Chouinard: I hitched a ride from Hawaii to Christmas Island in the Indian Ocean on a sailboat with a bunch of young kids. They really didn’t know how to sail and neither did I, but I offered to be the cook because I wanted to surf Palmyra Atoll and Fanning Island and go bonefishing. Everything on the boat was electronic, including pumps to retrieve freshwater. They had 300 CDs and their compass was off between 3 and 20 degrees. Sure enough, we lost all electricity. At one point, I was steering the boat by the stars. I had no idea of their names, so I’d just pick a star and think, "That’s the direction I want to go," and when it went behind a cloud, I’d pick another one. We barely made it, but we got some great surf. That was just a few years ago.

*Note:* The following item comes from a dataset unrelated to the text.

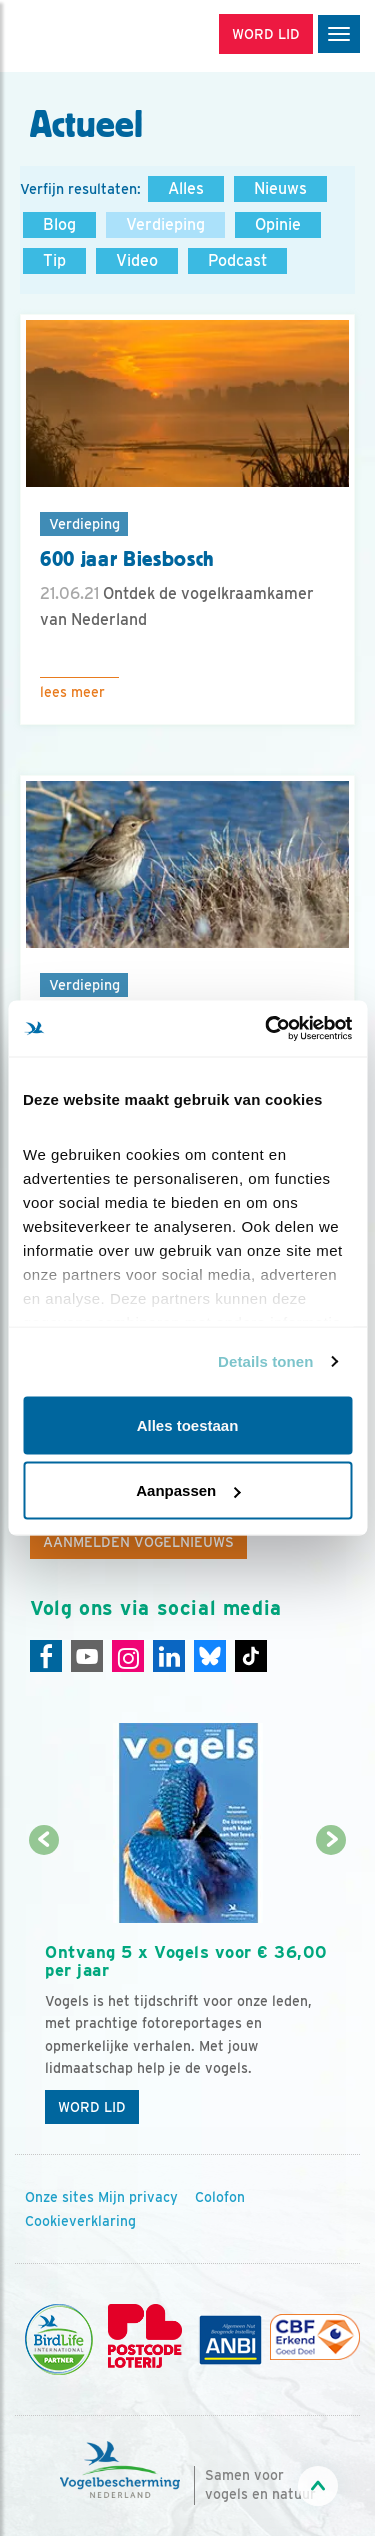 The image size is (375, 2536). I want to click on [Volgende dia], so click(331, 1988).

Duane: Favorite river trip?

Chouinard: I did the first descent of a river in Montana called the Clark Fork, through this canyon with 1,000-foot walls. There were some unrunnable waterfalls with sheer walls on both sides, so we’d traverse out, do some five-seven climbing, put in an anchor, and then lower a guy in his boat. You hold on by locking your knees in the boat, and then you unclick the ’biner once you’re in the water.

Duane: Fishing trip?

Chouinard: I don’t know, there are so many. My favorite thing to do is to disappear in the South Pacific with my fishing pole and my surfboard.

Duane: How recently have you done that?

Chouinard: Last year. Some friends and my son, we chartered a boat and went around the Tuamotus.

Duane: Good waves?

Chouinard: Perfect. We’re going again in February. My wife doesn’t like the tropics, but I’d disappear there. If I were 20 or 30 years younger, I’d get out of the country, because just by living here I feel like I’m supporting the Bush administration.

Duane: Do you have a next act in mind?

Chouinard: 1% is the most important thing I’ve ever tried to do, because that could be a revolution. We could get people thinking they’re not going to wait around for the government to solve their problems, that there are ways of doing it right now. I’ve got to get all these aware people to act. They feel like they have no effect on events or other people or anything, and that’s why nothing happens. If they could get to the point where I was at that city council meeting in Ventura—I thought, "Oh my God, one person can defeat all of these prostituted scientists and all these so-called experts." One kid. That’s amazing power.


Daniel Duane is author of Caught Inside: A Surfer’s Year on the California Coast (North Point Press, 1997) and other books, including a forthcoming novel from Farrar, Straus, and Giroux.